Pengalaman ini saya alami beberapa hari yang lalu ketika saya pulang dari Malaysia dengan menumpang bis antar negara Kuching-Pontianak. Kira-kira pukul 4 sore bis kami sudah masuk kota Pontianak, dan diantara penumpang kami ada yang minta turun di Tanjung Raya 2. Belum sempat penumpang tersebut turun dari bis, begitu pintu terbuka tiba-tiba masuk 4 sampai 5 orang lelaki dan bertanya kepada penumpang satu persatu. Berbagai pertanyaan mereka ajukan seperti mau kemana? Siapa yang jemput? Ayo ikut dengan saya? Dan berbagai pertanyaan dan bujukan kepada penumpang untuk mau menggunakan jasa ojek mereka.
Kecuali saya dan teman di sebelah saya agak terlewati dari pertanyaan-pertanyaan tersebut, mungkin karena sikap kami berdua yang santai dan cendrung cuek dengan kehadiran mereka.
Begitu penumpang tadi sudah turun, bis kami terus berjalan. Dan justru mereka-mereka itu tidak turun, mereka mengikuti bis kami sampai ke terminal (kantor agen). Di sepanjang jalan itulah mereka terus membujuk dan merayu kepada penumpang untuk mau menggunakan jasa ojek mereka ke tempat tujuan masing-masing.
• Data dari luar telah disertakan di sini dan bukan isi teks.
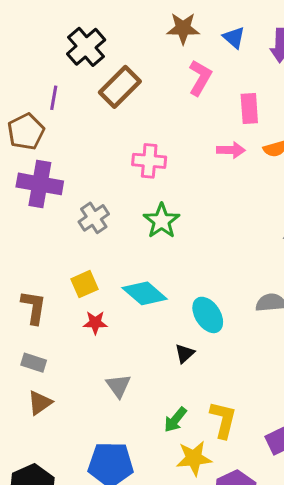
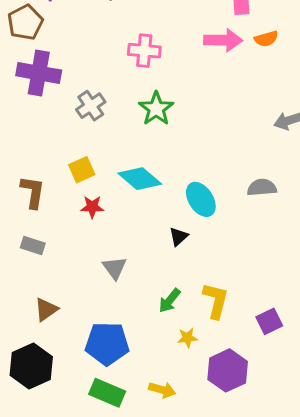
pink arrow: (231, 150) -> (223, 40), size x1.4
brown triangle: (40, 403) -> (46, 309), moved
yellow star: (194, 458) -> (187, 338), size x0.6

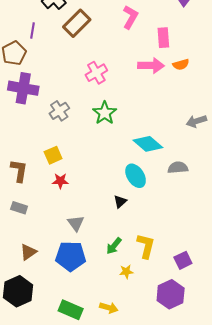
pink cross: (144, 51) -> (96, 73), turned -35
cyan diamond: (140, 179) -> (148, 144), moved
blue pentagon: (107, 344) -> (71, 256), moved
purple hexagon: (228, 370) -> (171, 294), moved

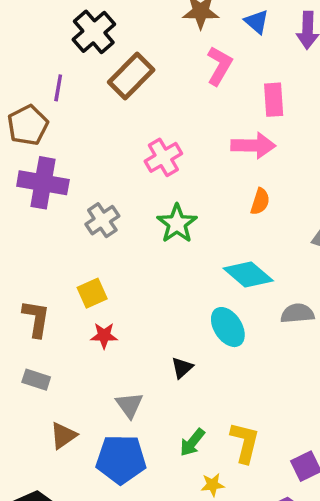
orange semicircle: (181, 64) -> (260, 201), moved, turned -56
black triangle: (120, 202) -> (182, 368), moved
brown triangle: (28, 252) -> (63, 436), moved

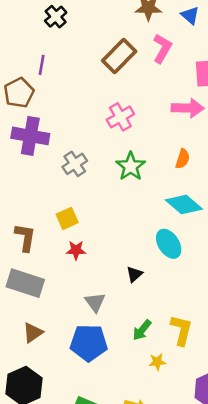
black cross: (94, 32) -> (56, 17), moved, size x0.7
brown rectangle: (131, 76) -> (119, 56), moved
orange semicircle: (260, 201) -> (183, 159), moved
gray rectangle: (36, 380) -> (25, 283), size x1.8
brown triangle: (63, 436) -> (33, 333), moved

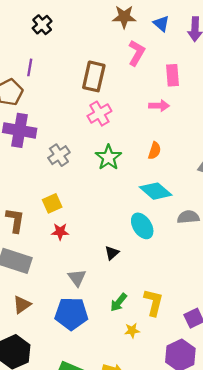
brown rectangle: (119, 56) -> (94, 76), moved, turned -32
pink arrow: (188, 108) -> (159, 106), size x0.7

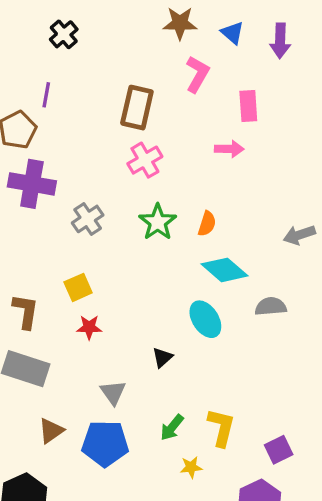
orange semicircle: (155, 151) -> (207, 224), moved
brown triangle: (22, 305) -> (51, 431), moved

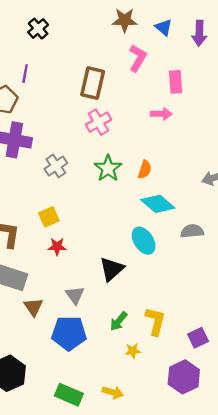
black triangle: (162, 357) -> (112, 269), size x1.6
brown triangle: (51, 431) -> (33, 307), moved, turned -30

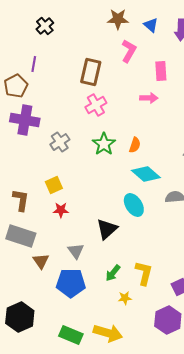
yellow arrow: (113, 392) -> (108, 333), size x1.6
Secara diam-diam saya mengamati situasi tersebut. Menurut saya, ada penumpang yang merasa senang dan diuntungkan dengan kehadiran mereka, apalagi kebetulan mereka saling mengenal, atau berasal dari komunitas yang sama. Atau mereka memang memerlukan jasa ojek tersebut. Akan tetapi ada juga yang tampak risih dan seperti merasa terganggu. Maklum saja, banyak cerita pengalaman yang tidak menyenangkan yang pernah dialami oleh penumpang seperti ditipu/ diakali oleh penawar jasa ojek seperti ini dengan meminta bayaran yang sangat mahal, bahkan dengan mata uang ringgit, karena mereka menganggap penumpang tersebut dari Malaysia, pasti punya banyak ringgit.
Atau mungkin juga tidak menyenangkan jika dihadapkan pada hak privasi setiap penumpang untuk merasakan kenyamanan dan ketenangan dalam kendaraan, dan itu semestinya adalah tanggung jawab yang mesti dijamin oleh pihak armada.
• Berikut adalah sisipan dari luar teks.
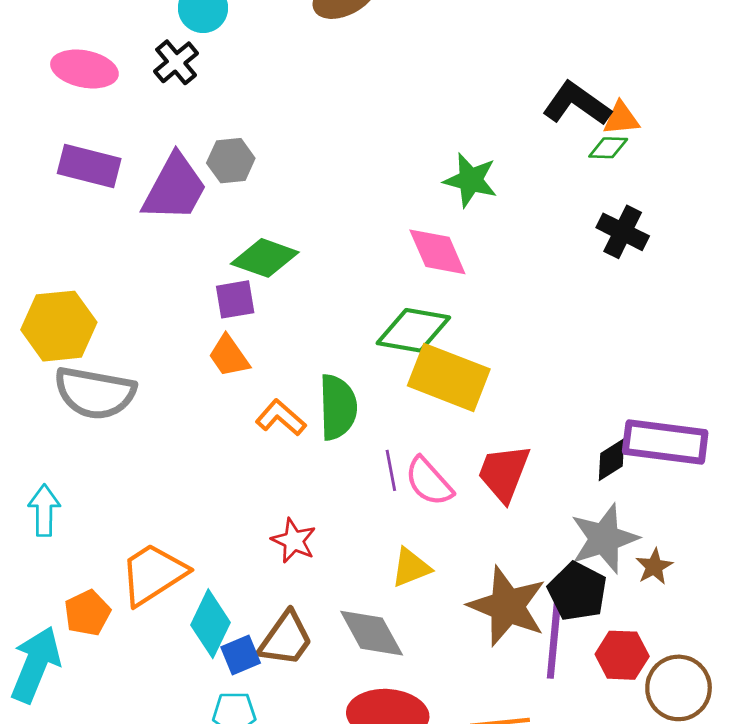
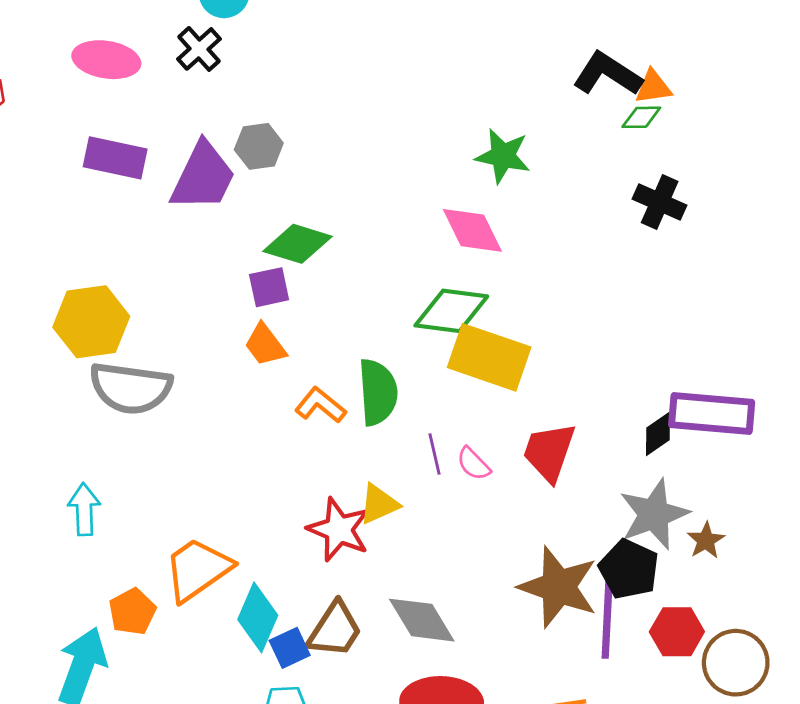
pink semicircle: (429, 482) -> (473, 464), size x0.7
red star: (294, 541) -> (339, 530), size x1.4
yellow triangle: (411, 568) -> (379, 504), moved

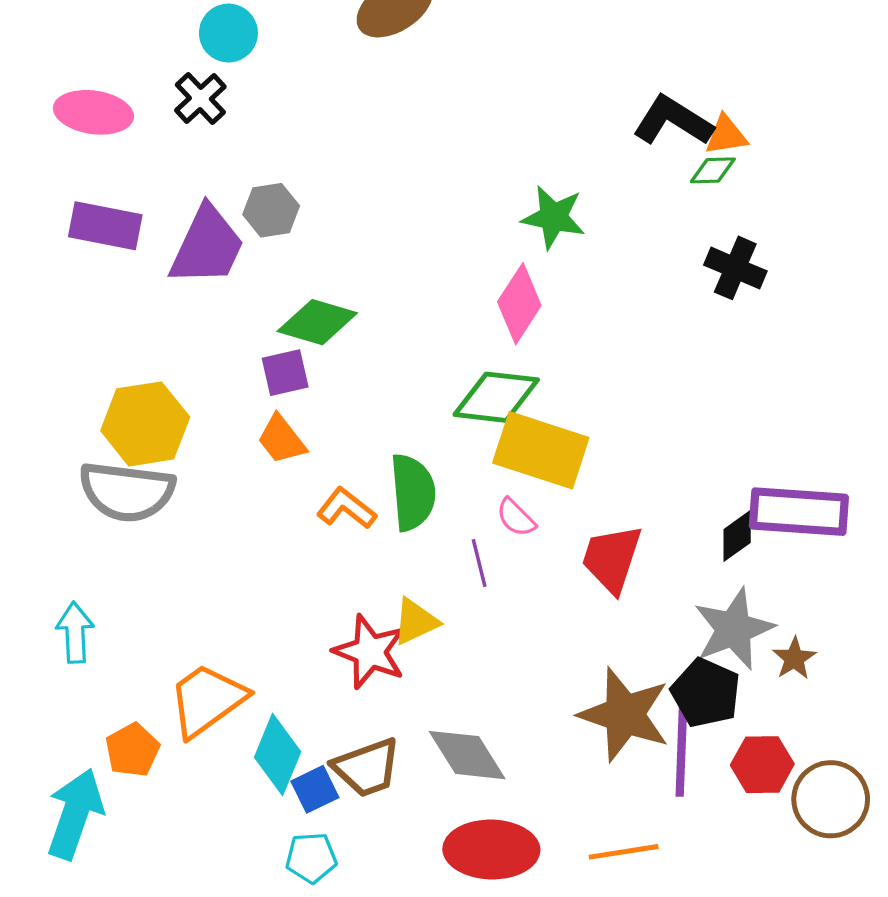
pink diamond: (472, 230) -> (519, 304), turned 60
yellow hexagon: (91, 322) -> (145, 424), moved
pink semicircle: (473, 464) -> (516, 518), moved
brown trapezoid: (335, 630) -> (367, 768), turned 38

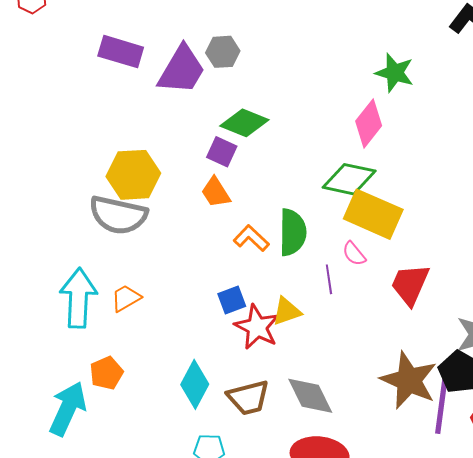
purple square: (285, 373) -> (222, 152), turned 32
cyan arrow: (75, 633) -> (78, 298), size x1.6
orange trapezoid: (207, 700) -> (126, 298), moved, size x0.6
blue square: (315, 789) -> (232, 300), moved

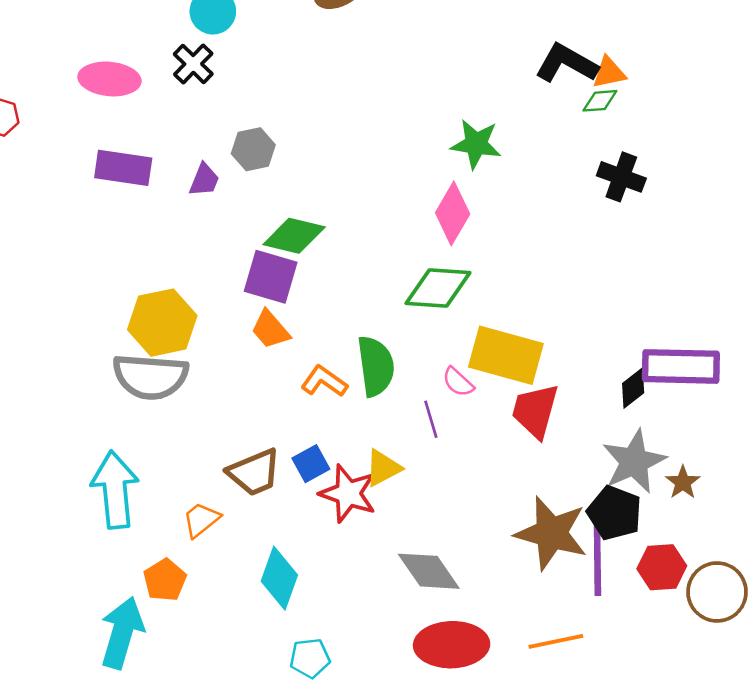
purple trapezoid: (182, 70) -> (204, 180), size x0.5
purple square: (222, 152) -> (271, 277), size x1.4
yellow rectangle: (373, 214) -> (506, 355), moved
orange trapezoid: (126, 298) -> (201, 520), moved
brown trapezoid: (248, 398) -> (254, 472), moved

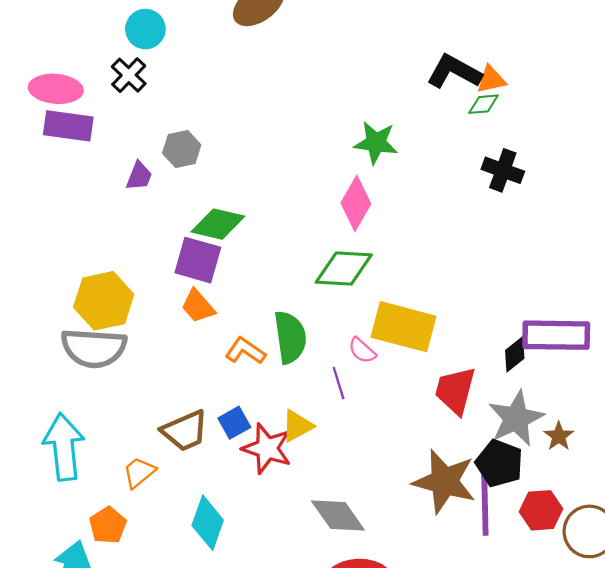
purple rectangle: (123, 168) -> (68, 126), moved
red trapezoid: (535, 411) -> (455, 391), moved

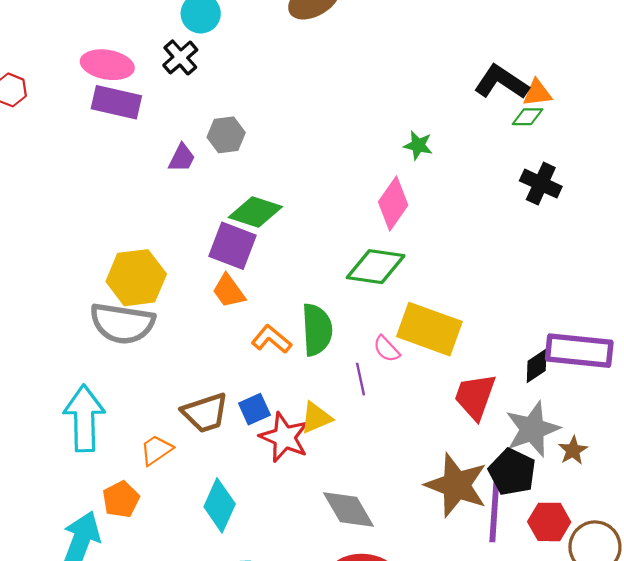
green star: (376, 143) -> (418, 145), size x0.7

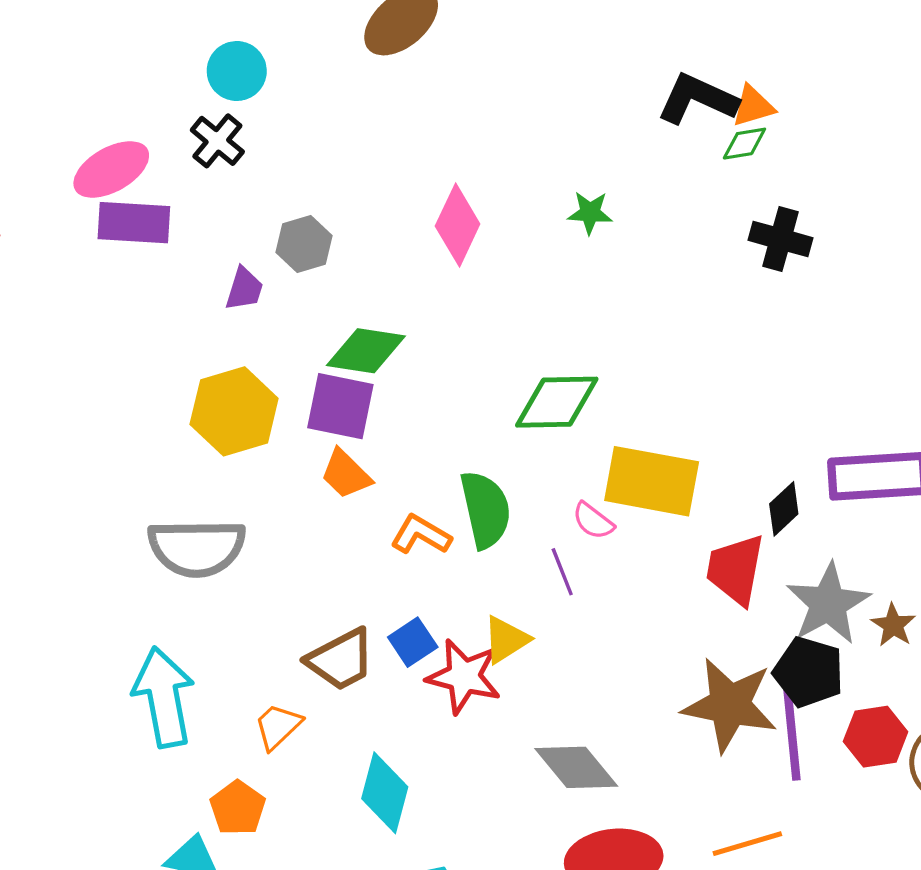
pink ellipse: (107, 65) -> (111, 169), turned -30
pink diamond: (393, 203) -> (458, 225), moved
yellow hexagon: (136, 278) -> (234, 411), moved
black diamond: (537, 366) -> (784, 509), moved

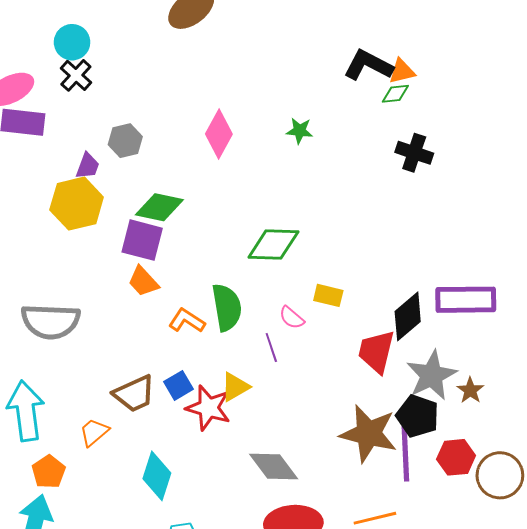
cyan circle: (237, 71) -> (72, 42), moved
yellow hexagon: (234, 411) -> (77, 204), moved
yellow rectangle: (652, 481) -> (328, 295), size x0.5
black diamond: (784, 509) -> (408, 316), size x1.5
orange pentagon: (238, 808) -> (49, 472), moved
Kondisi ini mengingatkan saya pada suasana transportasi di Malaysia yang begitu nyaman, aman dan sangat menjamin privasi penumpangnya. Bukan untuk maksud membandingkan, tapi sejujurnya di Malaysia saya tidak pernah menemukan penawar jasa ojek yang berburu calon penumpangnya hingga masuk ke dalam kendaraan umum seperti di negara kita. Jika pun ada, itu juga oleh para warga negara kita yang ada di sana.
Saya berbisik dengan teman di sebelah saya, “inilah negara kita, begitulah cara sebagian warga kita mencari rezki untuk menopang hidup keluarga mereka. Mereka punya kreatifitas dalam mencari sumber penghidupan yang baik dan tentunya halal di tengah sukarnya mencari pekerjaan lainnya”. Dari lubuk hati yang dalam saya hanya bisa berdoa semoga mereka-mereka ini bisa menjalankan aktivitas mencari rezki seperti itu dengan benar, jujur dan utamanya menjunjung nilai kemanusiaan dan tolong menolong. Sebab pada substansinya, pemilik jasa ojek dan penumpangnya adalah saling membutuhkan. Yang penting jalani semua itu dengan baik dan benar, jangan sekali-kali memanfaatkan ketidaktahuan orang lain akan daerah kita dengan penipuan dan pemerasan untuk meraup keuntungan yang besar. Carilah rezki dengan cara halal, percayalah bahwa rezki Allah ada di mana-mana, dan setiap kita sesungguhnya sudah digariskan rezkinya masing-masing, termasuk para tukang ojek yang berburu rezki hingga ke dalam bis sore itu. Akhirnya dengan senyum saya berkata dengan teman yang duduk di sebelah saya “Ya, inilah negara kita, dan begitulah mereka mencari rezki”. ...!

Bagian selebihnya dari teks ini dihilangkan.